Consider cataracts. A cataract is a clouding of the normally clear lens of the eye. Most cataracts develop slowly and don’t disturb eyesight early on. At first, stronger lighting and eyeglasses can help you deal with cataracts. Eventually, cataracts can cause blurry vision and interfere with daily activities, such as night driving and distinguishing colors. However, even with advanced cataracts, vision can usually be restored with surgery.


Vision with cataracts

If you have cataracts, you might notice:

  • Cloudy, blurred, or dim vision
  • Increased difficulty with vision at night
  • Light halos around objects
  • Fading or yellowing of colors
  • Double vision in a single eye

If you notice any signs and symptoms of cataracts, talk to your eye doctor. Although the early symptoms of cataracts can often be managed with eyeglasses, the only effective treatment for cataracts is surgery.

Macular degeneration

Age-related macular degeneration (AMD) occurs when tissue in the macula — the part of your retina that’s responsible for central vision — deteriorates. This causes a blind spot to form in your central vision.

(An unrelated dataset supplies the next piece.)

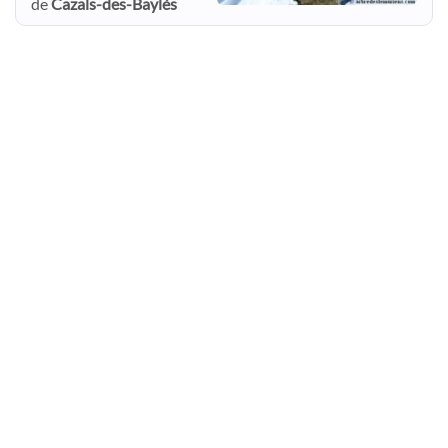
de
Cazals-des-Baylès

Dry macular degeneration is more common. It is caused by the slow deterioration of the retinal tissues. Wet macular degeneration, which occurs when abnormal blood vessels leak fluid or blood into the macula, is more likely to cause a relatively sudden change in vision. To check for dry macular degeneration, your doctor will examine the back of your eye for drusen — yellow deposits that form under the retina. In the early stages, the drusen appear small (left). As the condition progresses to the advanced stage (right), large drusen develop, and the light-sensitive cells that make up the macula break down.